During the First World War, Klee was conscripted into the army in 1916. Fortunately, he was spared from being deployed to the front and was able to continue to devote himself to art.
Paul Klee at the Bauhaus
Paul Klee was appointed to the Bauhaus in Weimar by Walter Gropius in 1920. Having accepted the invitation, Klee led the bookbinding workshop from 1921 to 1925 and the metal workshop from 1922. Klee’s first solo exhibition opened in the USA at the beginning of 1924. In the same year, Paul Klee, Lyonel Feininger, Wassily Kandinsky, and Alexej von Jawlensky founded the artists’ group Die Blaue Vier in Weimar, which they had been planning since 1919. Galka Scheyer acted as the group’s agent. When the Bauhaus moved to Dessau in 1925, Paul Klee and his family followed in 1926. From 1927 to 1930 he taught the free painting class there.

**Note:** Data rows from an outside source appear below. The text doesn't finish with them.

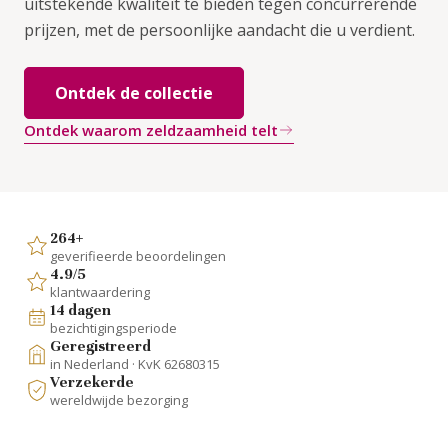
uitstekende kwaliteit te bieden tegen concurrerende
prijzen, met de persoonlijke aandacht die u verdient.
Ontdek de collectie
Ontdek waarom zeldzaamheid telt
264+
geverifieerde beoordelingen
4.9/5
klantwaardering
14 dagen
bezichtigingsperiode
Geregistreerd
in Nederland · KvK 62680315
Verzekerde
wereldwijde bezorging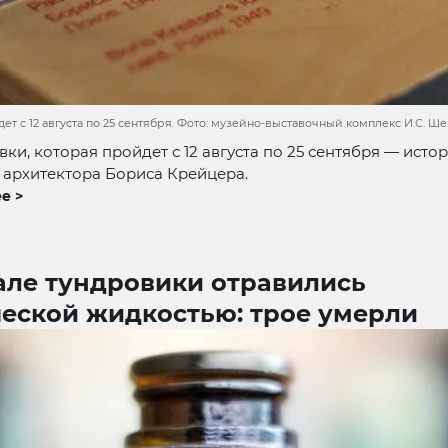
ет с 12 августа по 25 сентября. Фото: музейно-выставочный комплекс И.С. Ш
вки, которая пройдет с 12 августа по 25 сентября — исто
 архитектора Бориса Крейцера.
е >
але тундровики отравились
ческой жидкостью: трое умерли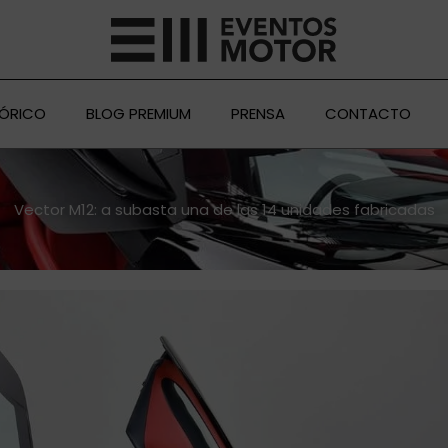
TÓRICO
BLOG PREMIUM
PRENSA
CONTACTO
Vector M12: a subasta una de las 14 unidades fabricadas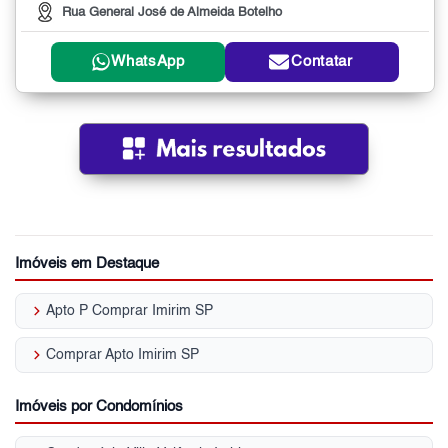
Rua General José de Almeida Botelho
WhatsApp
Contatar
Imóveis em Destaque
keyboard_arrow_right
Apto P Comprar Imirim SP
keyboard_arrow_right
Comprar Apto Imirim SP
Imóveis por Condomínios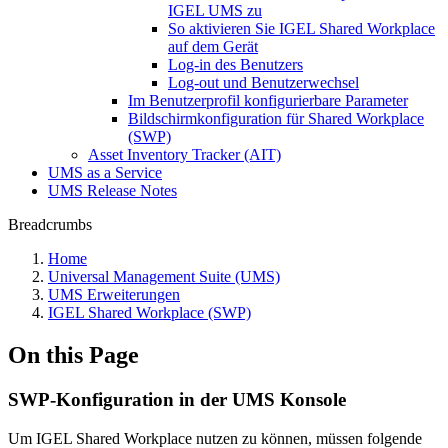
IGEL UMS zu
So aktivieren Sie IGEL Shared Workplace
auf dem Gerät
Log-in des Benutzers
Log-out und Benutzerwechsel
Im Benutzerprofil konfigurierbare Parameter
Bildschirmkonfiguration für Shared Workplace
(SWP)
Asset Inventory Tracker (AIT)
UMS as a Service
UMS Release Notes
Breadcrumbs
Home
Universal Management Suite (UMS)
UMS Erweiterungen
IGEL Shared Workplace (SWP)
On this Page
SWP-Konfiguration in der UMS Konsole
Um IGEL Shared Workplace nutzen zu können, müssen folgende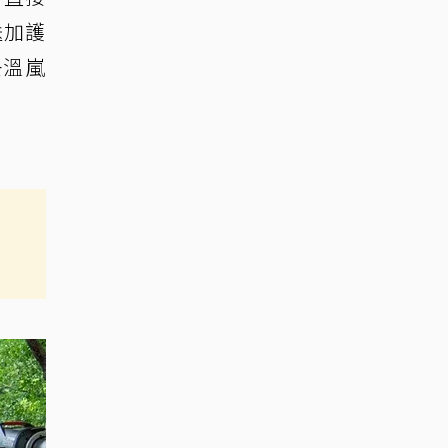
送加護
去溫嵐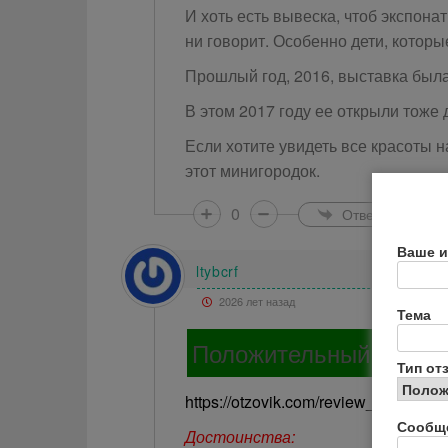
И хоть есть вывеска, чтоб экспонат
ни говорит. Особенно дети, которы
Прошлый год, 2016, выставка была
В этом 2017 году ее открыли тоже 
Если хотите увидеть все красоты н
этот минигородок.
0
Ответить
Ваше и
ltybcrf
2026 лет назад
Тема
Положительный отзыв
Тип от
https://otzovik.com/review_2692089.
Сообщ
Достоинства:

His theory of pictorial form had a lasting influence on the work at the Bauhaus.
Paul Klee’s Late Work
In 1931 Klee took up a professorship at the Kunstakademie Düsseldorf. After the National Socialists came to power in 1933, however, he was dismissed without notice and his art was declared “degenerate.” He subsequently emigrated to Switzerland with his family. In 1935 the Kunsthalle Bern showed a major retrospective of his work. In the same year, the artist fell seriously ill. It was not until 1937 that the artist had another productive creative phase. His late work in the following three years was remarkable. He came to terms with his poor health through his depiction of suffering figures. Paul Klee died during a stay at a health resort in Muralto on June 29, 1940. Throughout his life, Paul Klee’s aim was for his paintings to communicate through color, forms, and lines. Klee left behind an œuvre of about 9,000 works; 1,000 of these were created during the last five years of his life.